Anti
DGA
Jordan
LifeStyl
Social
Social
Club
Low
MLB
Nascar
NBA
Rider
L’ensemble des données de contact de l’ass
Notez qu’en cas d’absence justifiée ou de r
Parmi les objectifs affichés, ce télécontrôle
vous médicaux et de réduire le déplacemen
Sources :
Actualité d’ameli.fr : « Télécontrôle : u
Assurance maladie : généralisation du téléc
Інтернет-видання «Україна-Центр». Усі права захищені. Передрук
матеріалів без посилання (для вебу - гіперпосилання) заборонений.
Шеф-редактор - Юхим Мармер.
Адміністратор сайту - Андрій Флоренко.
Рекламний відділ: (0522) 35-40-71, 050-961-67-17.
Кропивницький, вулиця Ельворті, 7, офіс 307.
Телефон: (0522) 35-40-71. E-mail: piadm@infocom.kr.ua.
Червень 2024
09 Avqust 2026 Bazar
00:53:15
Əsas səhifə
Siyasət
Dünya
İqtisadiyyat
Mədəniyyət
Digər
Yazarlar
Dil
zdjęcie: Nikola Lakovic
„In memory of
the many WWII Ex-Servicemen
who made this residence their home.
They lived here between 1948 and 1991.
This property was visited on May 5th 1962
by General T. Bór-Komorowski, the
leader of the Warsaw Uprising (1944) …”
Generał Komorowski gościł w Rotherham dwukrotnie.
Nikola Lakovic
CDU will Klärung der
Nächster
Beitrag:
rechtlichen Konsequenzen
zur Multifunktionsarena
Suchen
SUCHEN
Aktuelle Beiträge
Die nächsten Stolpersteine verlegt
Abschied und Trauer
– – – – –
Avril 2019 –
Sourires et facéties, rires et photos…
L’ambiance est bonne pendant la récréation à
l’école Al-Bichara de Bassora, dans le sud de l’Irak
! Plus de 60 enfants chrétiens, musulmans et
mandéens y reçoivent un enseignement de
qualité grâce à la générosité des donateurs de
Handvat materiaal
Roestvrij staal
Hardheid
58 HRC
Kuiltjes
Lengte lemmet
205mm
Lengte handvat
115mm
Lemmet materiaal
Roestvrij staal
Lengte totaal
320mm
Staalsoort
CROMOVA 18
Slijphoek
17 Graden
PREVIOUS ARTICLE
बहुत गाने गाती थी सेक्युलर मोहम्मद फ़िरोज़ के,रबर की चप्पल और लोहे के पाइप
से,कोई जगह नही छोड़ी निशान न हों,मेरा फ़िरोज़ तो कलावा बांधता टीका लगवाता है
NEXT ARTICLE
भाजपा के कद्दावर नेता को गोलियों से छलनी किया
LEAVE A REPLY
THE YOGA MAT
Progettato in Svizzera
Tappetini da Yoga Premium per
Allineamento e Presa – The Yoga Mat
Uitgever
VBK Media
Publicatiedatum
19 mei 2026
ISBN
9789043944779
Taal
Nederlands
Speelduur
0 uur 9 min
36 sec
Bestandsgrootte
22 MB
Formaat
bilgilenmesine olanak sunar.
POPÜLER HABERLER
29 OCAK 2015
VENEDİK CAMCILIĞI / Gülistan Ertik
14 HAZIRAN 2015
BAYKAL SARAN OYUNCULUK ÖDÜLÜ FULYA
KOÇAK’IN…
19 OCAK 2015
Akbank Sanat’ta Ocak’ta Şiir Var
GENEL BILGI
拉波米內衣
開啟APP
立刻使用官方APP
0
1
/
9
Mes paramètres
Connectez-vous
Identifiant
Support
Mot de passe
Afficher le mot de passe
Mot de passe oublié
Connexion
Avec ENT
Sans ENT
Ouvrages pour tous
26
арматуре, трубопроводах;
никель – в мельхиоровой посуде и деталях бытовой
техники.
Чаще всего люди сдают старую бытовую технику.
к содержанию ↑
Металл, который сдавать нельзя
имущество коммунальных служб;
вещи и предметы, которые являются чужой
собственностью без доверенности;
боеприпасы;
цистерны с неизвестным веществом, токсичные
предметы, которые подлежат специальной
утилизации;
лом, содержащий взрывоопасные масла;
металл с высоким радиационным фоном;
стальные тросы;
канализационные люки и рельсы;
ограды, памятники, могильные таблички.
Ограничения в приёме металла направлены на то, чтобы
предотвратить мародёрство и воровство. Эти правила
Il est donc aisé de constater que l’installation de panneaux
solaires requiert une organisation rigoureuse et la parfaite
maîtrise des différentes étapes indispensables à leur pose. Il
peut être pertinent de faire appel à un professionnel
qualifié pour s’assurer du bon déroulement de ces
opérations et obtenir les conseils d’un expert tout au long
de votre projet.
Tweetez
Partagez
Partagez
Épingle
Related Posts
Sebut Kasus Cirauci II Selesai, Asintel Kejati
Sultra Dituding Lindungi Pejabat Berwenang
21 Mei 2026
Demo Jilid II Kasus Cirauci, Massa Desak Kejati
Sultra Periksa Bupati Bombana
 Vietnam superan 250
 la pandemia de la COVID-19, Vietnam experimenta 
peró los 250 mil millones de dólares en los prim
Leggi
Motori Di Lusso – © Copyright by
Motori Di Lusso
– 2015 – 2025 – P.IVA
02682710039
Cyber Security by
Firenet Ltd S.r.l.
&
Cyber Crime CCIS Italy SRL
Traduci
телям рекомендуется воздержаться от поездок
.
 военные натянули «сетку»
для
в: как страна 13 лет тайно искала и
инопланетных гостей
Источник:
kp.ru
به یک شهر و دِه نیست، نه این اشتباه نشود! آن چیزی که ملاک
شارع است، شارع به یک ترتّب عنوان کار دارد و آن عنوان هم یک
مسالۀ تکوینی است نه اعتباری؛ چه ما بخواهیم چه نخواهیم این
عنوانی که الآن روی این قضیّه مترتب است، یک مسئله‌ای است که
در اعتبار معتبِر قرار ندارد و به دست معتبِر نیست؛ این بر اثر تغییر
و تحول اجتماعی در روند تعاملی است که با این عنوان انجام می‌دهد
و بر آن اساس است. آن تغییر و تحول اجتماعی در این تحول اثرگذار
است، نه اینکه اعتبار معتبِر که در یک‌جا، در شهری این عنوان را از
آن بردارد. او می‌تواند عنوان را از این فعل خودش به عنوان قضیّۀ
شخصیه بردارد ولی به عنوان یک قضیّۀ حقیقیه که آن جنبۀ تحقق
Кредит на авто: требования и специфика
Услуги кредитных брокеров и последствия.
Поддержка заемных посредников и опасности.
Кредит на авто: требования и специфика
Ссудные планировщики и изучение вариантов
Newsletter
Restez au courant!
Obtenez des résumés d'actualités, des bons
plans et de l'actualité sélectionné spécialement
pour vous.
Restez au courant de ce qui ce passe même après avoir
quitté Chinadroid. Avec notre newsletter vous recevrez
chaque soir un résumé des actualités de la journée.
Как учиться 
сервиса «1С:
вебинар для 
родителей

Task details:
Every entry, from top to bottom, should be repeated word for word.

Answer section:
Anti
DGA
Jordan
LifeStyl
Social
Social
Club
Low
MLB
Nascar
NBA
Rider
L’ensemble des données de contact de l’ass
Notez qu’en cas d’absence justifiée ou de r
Parmi les objectifs affichés, ce télécontrôle
vous médicaux et de réduire le déplacemen
Sources :
Actualité d’ameli.fr : « Télécontrôle : u
Assurance maladie : généralisation du téléc
Інтернет-видання «Україна-Центр». Усі права захищені. Передрук
матеріалів без посилання (для вебу - гіперпосилання) заборонений.
Шеф-редактор - Юхим Мармер.
Адміністратор сайту - Андрій Флоренко.
Рекламний відділ: (0522) 35-40-71, 050-961-67-17.
Кропивницький, вулиця Ельворті, 7, офіс 307.
Телефон: (0522) 35-40-71. E-mail: piadm@infocom.kr.ua.
Червень 2024
09 Avqust 2026 Bazar
00:53:15
Əsas səhifə
Siyasət
Dünya
İqtisadiyyat
Mədəniyyət
Digər
Yazarlar
Dil
zdjęcie: Nikola Lakovic
„In memory of
the many WWII Ex-Servicemen
who made this residence their home.
They lived here between 1948 and 1991.
This property was visited on May 5th 1962
by General T. Bór-Komorowski, the
leader of the Warsaw Uprising (1944) …”
Generał Komorowski gościł w Rotherham dwukrotnie.
Nikola Lakovic
CDU will Klärung der
Nächster
Beitrag:
rechtlichen Konsequenzen
zur Multifunktionsarena
Suchen
SUCHEN
Aktuelle Beiträge
Die nächsten Stolpersteine verlegt
Abschied und Trauer
– – – – –
Avril 2019 –
Sourires et facéties, rires et photos…
L’ambiance est bonne pendant la récréation à
l’école Al-Bichara de Bassora, dans le sud de l’Irak
! Plus de 60 enfants chrétiens, musulmans et
mandéens y reçoivent un enseignement de
qualité grâce à la générosité des donateurs de
Handvat materiaal
Roestvrij staal
Hardheid
58 HRC
Kuiltjes
Lengte lemmet
205mm
Lengte handvat
115mm
Lemmet materiaal
Roestvrij staal
Lengte totaal
320mm
Staalsoort
CROMOVA 18
Slijphoek
17 Graden
PREVIOUS ARTICLE
बहुत गाने गाती थी सेक्युलर मोहम्मद फ़िरोज़ के,रबर की चप्पल और लोहे के पाइप
से,कोई जगह नही छोड़ी निशान न हों,मेरा फ़िरोज़ तो कलावा बांधता टीका लगवाता है
NEXT ARTICLE
भाजपा के कद्दावर नेता को गोलियों से छलनी किया
LEAVE A REPLY
THE YOGA MAT
Progettato in Svizzera
Tappetini da Yoga Premium per
Allineamento e Presa – The Yoga Mat
Uitgever
VBK Media
Publicatiedatum
19 mei 2026
ISBN
9789043944779
Taal
Nederlands
Speelduur
0 uur 9 min
36 sec
Bestandsgrootte
22 MB
Formaat
bilgilenmesine olanak sunar.
POPÜLER HABERLER
29 OCAK 2015
VENEDİK CAMCILIĞI / Gülistan Ertik
14 HAZIRAN 2015
BAYKAL SARAN OYUNCULUK ÖDÜLÜ FULYA
KOÇAK’IN…
19 OCAK 2015
Akbank Sanat’ta Ocak’ta Şiir Var
GENEL BILGI
拉波米內衣
開啟APP
立刻使用官方APP
0
1
/
9
Mes paramètres
Connectez-vous
Identifiant
Support
Mot de passe
Afficher le mot de passe
Mot de passe oublié
Connexion
Avec ENT
Sans ENT
Ouvrages pour tous
26
арматуре, трубопроводах;
никель – в мельхиоровой посуде и деталях бытовой
техники.
Чаще всего люди сдают старую бытовую технику.
к содержанию ↑
Металл, который сдавать нельзя
имущество коммунальных служб;
вещи и предметы, которые являются чужой
собственностью без доверенности;
боеприпасы;
цистерны с неизвестным веществом, токсичные
предметы, которые подлежат специальной
утилизации;
лом, содержащий взрывоопасные масла;
металл с высоким радиационным фоном;
стальные тросы;
канализационные люки и рельсы;
ограды, памятники, могильные таблички.
Ограничения в приёме металла направлены на то, чтобы
предотвратить мародёрство и воровство. Эти правила
Il est donc aisé de constater que l’installation de panneaux
solaires requiert une organisation rigoureuse et la parfaite
maîtrise des différentes étapes indispensables à leur pose. Il
peut être pertinent de faire appel à un professionnel
qualifié pour s’assurer du bon déroulement de ces
opérations et obtenir les conseils d’un expert tout au long
de votre projet.
Tweetez
Partagez
Partagez
Épingle
Related Posts
Sebut Kasus Cirauci II Selesai, Asintel Kejati
Sultra Dituding Lindungi Pejabat Berwenang
21 Mei 2026
Demo Jilid II Kasus Cirauci, Massa Desak Kejati
Sultra Periksa Bupati Bombana
 Vietnam superan 250
 la pandemia de la COVID-19, Vietnam experimenta 
peró los 250 mil millones de dólares en los prim
Leggi
Motori Di Lusso – © Copyright by
Motori Di Lusso
– 2015 – 2025 – P.IVA
02682710039
Cyber Security by
Firenet Ltd S.r.l.
&
Cyber Crime CCIS Italy SRL
Traduci
телям рекомендуется воздержаться от поездок
.
 военные натянули «сетку»
для
в: как страна 13 лет тайно искала и
инопланетных гостей
Источник:
kp.ru
به یک شهر و دِه نیست، نه این اشتباه نشود! آن چیزی که ملاک
شارع است، شارع به یک ترتّب عنوان کار دارد و آن عنوان هم یک
مسالۀ تکوینی است نه اعتباری؛ چه ما بخواهیم چه نخواهیم این
عنوانی که الآن روی این قضیّه مترتب است، یک مسئله‌ای است که
در اعتبار معتبِر قرار ندارد و به دست معتبِر نیست؛ این بر اثر تغییر
و تحول اجتماعی در روند تعاملی است که با این عنوان انجام می‌دهد
و بر آن اساس است. آن تغییر و تحول اجتماعی در این تحول اثرگذار
است، نه اینکه اعتبار معتبِر که در یک‌جا، در شهری این عنوان را از
آن بردارد. او می‌تواند عنوان را از این فعل خودش به عنوان قضیّۀ
شخصیه بردارد ولی به عنوان یک قضیّۀ حقیقیه که آن جنبۀ تحقق
Кредит на авто: требования и специфика
Услуги кредитных брокеров и последствия.
Поддержка заемных посредников и опасности.
Кредит на авто: требования и специфика
Ссудные планировщики и изучение вариантов
Newsletter
Restez au courant!
Obtenez des résumés d'actualités, des bons
plans et de l'actualité sélectionné spécialement
pour vous.
Restez au courant de ce qui ce passe même après avoir
quitté Chinadroid. Avec notre newsletter vous recevrez
chaque soir un résumé des actualités de la journée.
Как учиться 
сервиса «1С:
вебинар для 
родителей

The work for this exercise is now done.